The litmus test: if product engineers are spending more than 20% of their time on undifferentiated infrastructure work — work that doesn't differentiate the product — it's time for a platform team. If they're spending 5%, let them own it.

And critically: a platform team's customer is the product engineering team. If your platform team measures success by the uptime of their own tools rather than the productivity of product teams, they've lost the plot.


Evaluating Design Proposals From Your Team

As a leader, you'll spend more time reviewing designs than creating them. Here's what I look for:

Constraints before solutions. Has the designer clearly stated the constraints they're working within? Traffic volume, latency requirements, team size, timeline. A design without explicit constraints is fiction — it can be made to work under any conditions on paper.

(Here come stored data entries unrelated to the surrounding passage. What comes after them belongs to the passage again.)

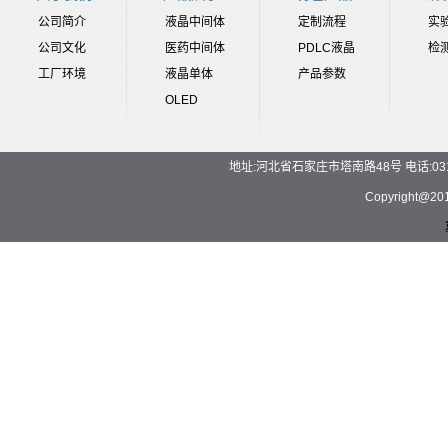
公司简介
液晶中间体
定制流程
实
公司文化
医药中间体
PDLC液晶
检
工厂环境
液晶单体
产品参数
OLED
地址:河北省石家庄市塔南路48号 电话:0311-892
Copyrigh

Trade-offs, not just benefits. Every design decision trades something. If the proposal only lists advantages, the designer hasn't gone deep enough. Ask what you're giving up.

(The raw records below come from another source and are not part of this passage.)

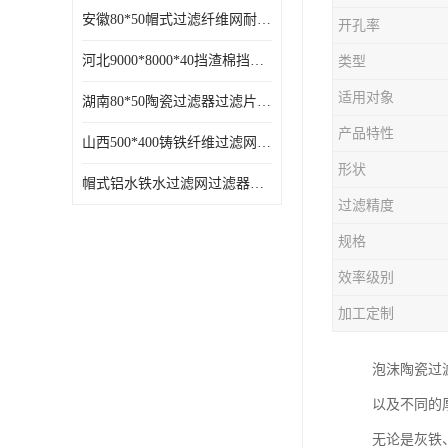
安徽80*50帽式过滤纤维网耐高温
开孔率
河北9000*8000*40挡渣棉挡渣效果好耐高温
类型
适用对象
湖南80*50陶瓷过滤器过滤片过滤网效果好耐高温
产品特性
山西500*400铸铁纤维过滤网方形网圆形网
形状
帽式铝水铁水过滤网过滤器耐高温
过滤精度
规格
效率级别
加工定制
泡沫陶瓷过
以及不同的
无论是灰铁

Operational reality. Who deploys this? Who gets paged at 2am? How do we know it's working? How do we debug it when it isn't? Designs that ignore operational concerns are designs that create incidents.

Reversibility. How hard is it to change this decision in 18 months? Prefer reversible decisions and make them quickly. Invest analysis time only in the irreversible ones — data model choices, public API contracts, vendor lock-in.

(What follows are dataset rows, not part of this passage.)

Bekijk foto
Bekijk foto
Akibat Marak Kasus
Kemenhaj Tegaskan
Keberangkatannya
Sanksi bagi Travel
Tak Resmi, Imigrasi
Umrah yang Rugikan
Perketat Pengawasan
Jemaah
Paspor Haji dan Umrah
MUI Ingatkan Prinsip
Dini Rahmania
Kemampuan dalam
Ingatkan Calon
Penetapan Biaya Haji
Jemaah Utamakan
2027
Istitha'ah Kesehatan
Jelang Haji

Incremental delivery. Can a simpler version be shipped first and iterated on? Any proposal that requires six months before delivering value is a proposal that will be cancelled at month four when priorities shift.


Key Takeaways

  • When you become a leader, your design surface shifts from technical systems to the organisations that build them. The quality of your org design determines the quality of your system design.
  • Conway's Law is a predictive force. If your team structure doesn't match your desired architecture, change one of them. Engineers cannot overcome structural misalignment through individual effort alone.
  • Build what differentiates you; buy everything else. Every custom system you build is a system you maintain, staff, and on-call forever.
  • Technical debt is usually an organisational symptom — missing ownership, misaligned incentives, or deferred hard decisions. Fix the org problem first and the code will follow.
  • Design for team autonomy by ensuring teams can deploy, change, and experiment independently. Shared databases and cross-team deploy coordination are architectural red flags.
  • Architecture reviews are teaching tools, not gates. Focus on developing judgment, not on catching failures. Invest in the reasoning, not the diagram.
  • Create platform teams when the pattern of duplicated infrastructure pain is clear — not before. Premature platform teams build the wrong thing because the right thing hasn't revealed itself yet.
  • When evaluating proposals, look for explicit constraints, honest trade-offs, operational plans, and incrementally deliverable value.